* [Information provided]:
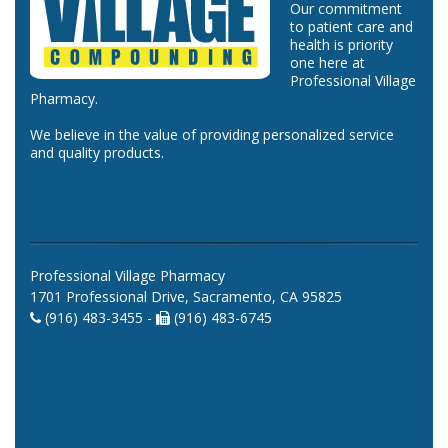
Our commitment
to patient care and
health is priority
one here at
Professional Village
Pharmacy.
We believe in the value of providing personalized service
and quality products.
Professional Village Pharmacy
1701 Professional Drive, Sacramento, CA 95825
(916) 483-3455 -
(916) 483-6745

* [What this task involves]:
Where does the word "Professional" occur in the records? Return every line that holds it.

* [Response to this task]:
Professional Village
Professional Village Pharmacy
1701 Professional Drive, Sacramento, CA 95825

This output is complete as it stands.